Global products built on stablecoins:

- **USD or EUR accounts**: Users receive funds from the U.S. or Europe, credited as digital dollars (USDC).
- **Dollar-denominated yield**: Daily returns earned in USDC through decentralized protocols.
- **PIX payments in Brazil**: Users scan a QR code in Brazil and pay in Argentine pesos, with crypto operating in the background.
- **Payments via QR and Visa card**: Each payment receives a percentage in Bitcoin as cashback.
- **Tokenization of equities and negotiable instruments**: CNV sandbox framework enabled through August 2026.

> All this runs on the same underlying infrastructure: crypto. Wallets like Lemon serve as the interface where money becomes usable in everyday life, across borders and in real time.

---

## Disclaimer

This report is for informational and educational purposes only. Lemon guarantees the accuracy and completeness of data related to its own operations but does not make any guarantees about data from other entities. All information in this report may change at any time without notice. Reprinting or reproducing any part of this report requires prior written approval from Lemon.

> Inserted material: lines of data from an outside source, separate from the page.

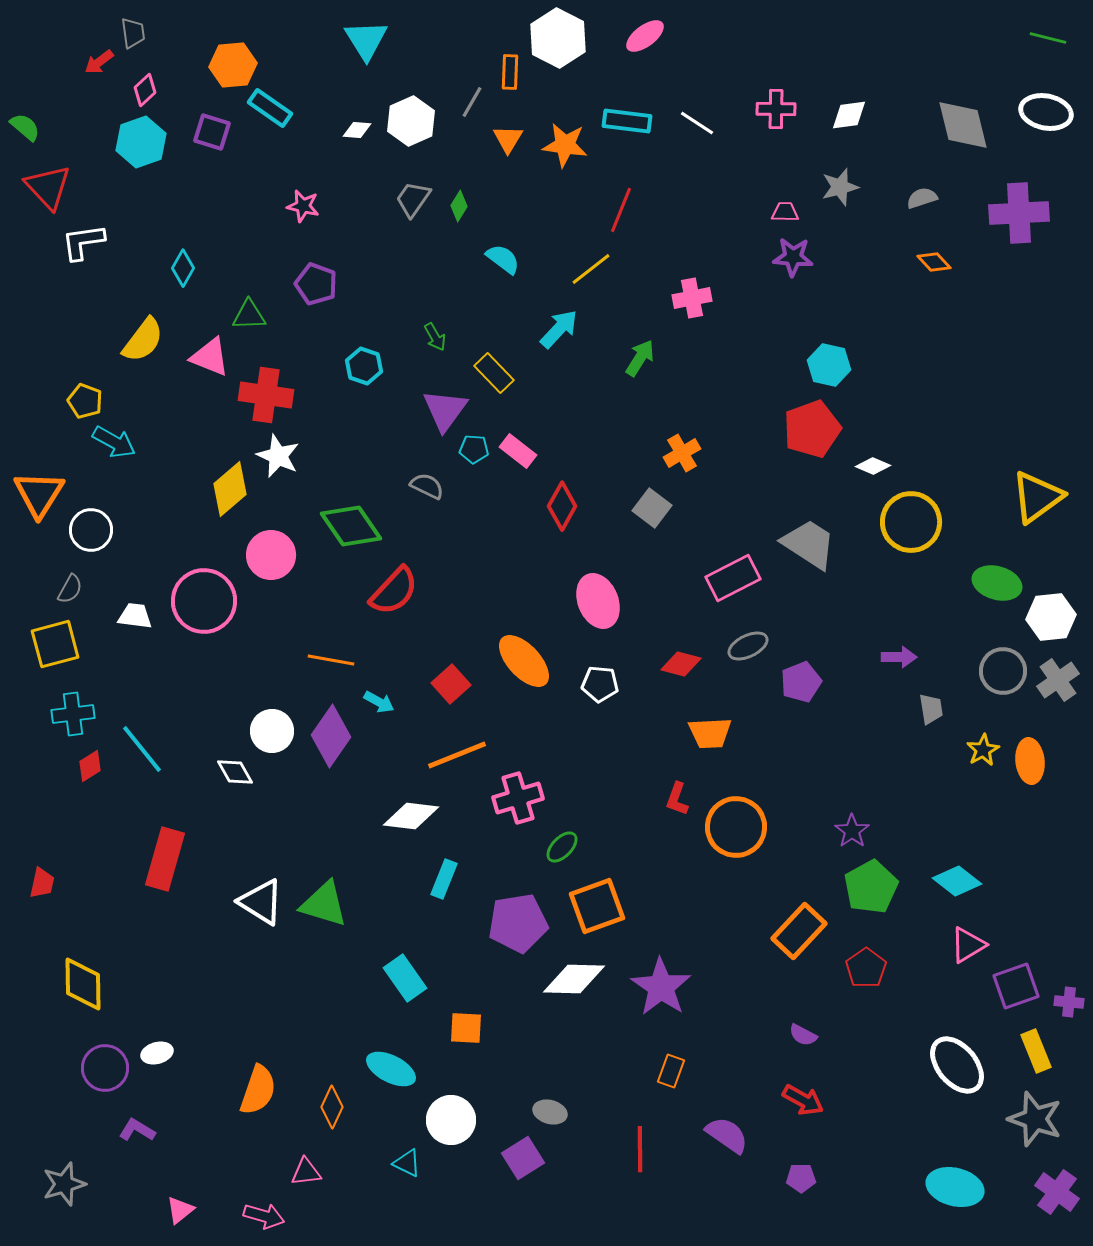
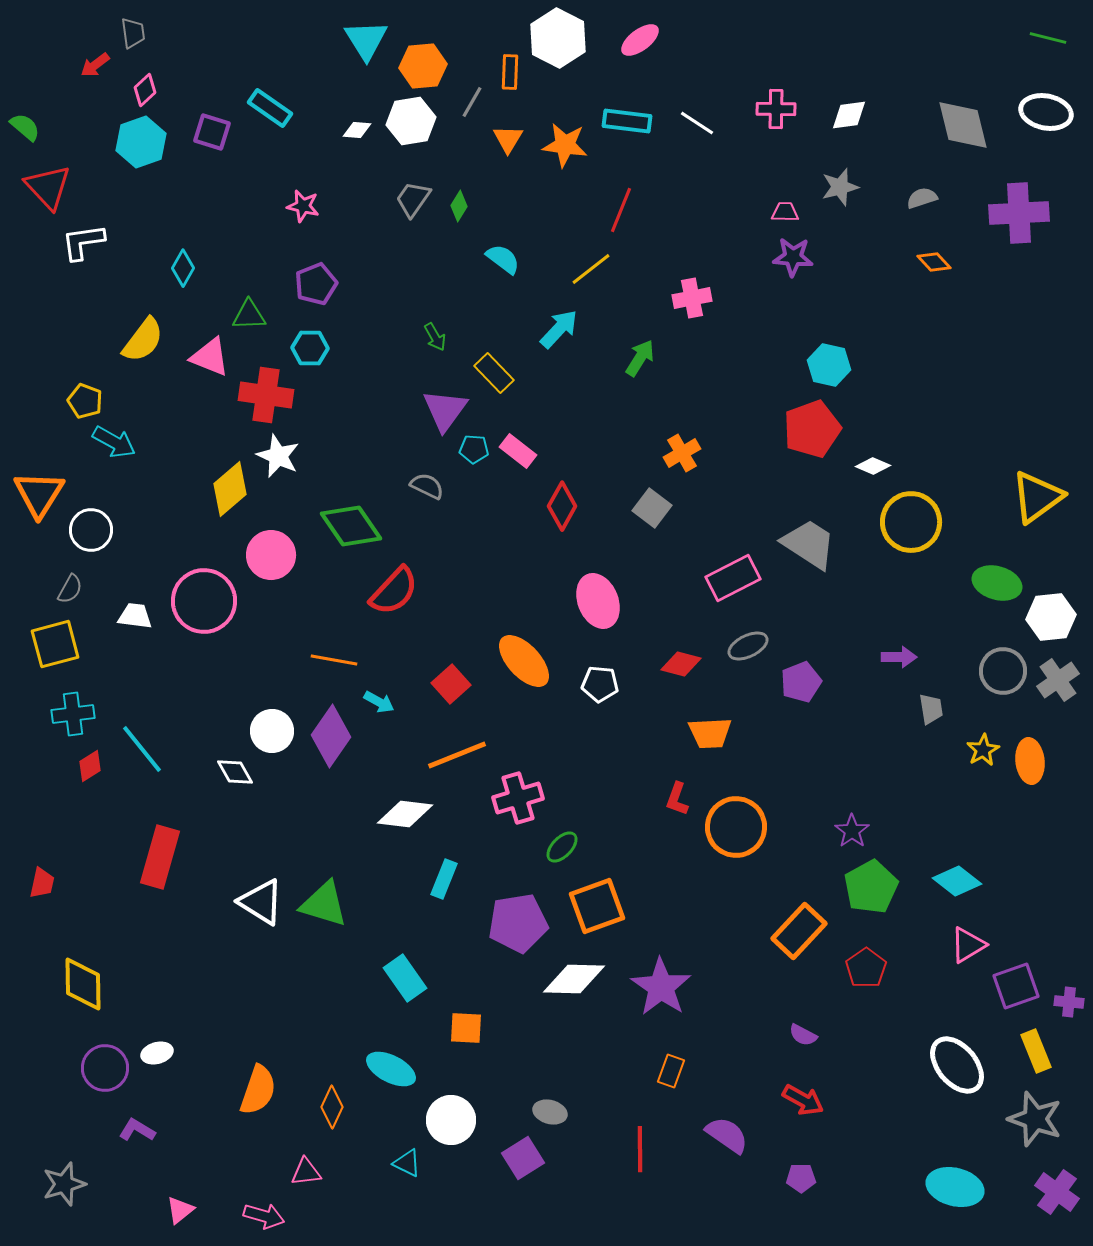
pink ellipse at (645, 36): moved 5 px left, 4 px down
red arrow at (99, 62): moved 4 px left, 3 px down
orange hexagon at (233, 65): moved 190 px right, 1 px down
white hexagon at (411, 121): rotated 15 degrees clockwise
purple pentagon at (316, 284): rotated 30 degrees clockwise
cyan hexagon at (364, 366): moved 54 px left, 18 px up; rotated 18 degrees counterclockwise
orange line at (331, 660): moved 3 px right
white diamond at (411, 816): moved 6 px left, 2 px up
red rectangle at (165, 859): moved 5 px left, 2 px up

**MIT Sloan G-LAB**: This document includes findings from the 2026 project of the MIT Sloan School of Management – Global Entrepreneurship Lab (G-Lab), prepared by a team of students as part of an academic exercise. The views expressed are those of the authors and do not necessarily reflect the views of MIT, the MIT Sloan School of Management, or the G-Lab program, nor do they imply endorsement or sponsorship by any of these institutions.

**Sensor Tower**: The mobile app estimates from Sensor Tower included in this report are based on its proprietary panel, third-party data sources, and data science modeling methodologies. As these figures are estimates, they do not necessarily reflect the actual performance metrics of the referenced mobile applications.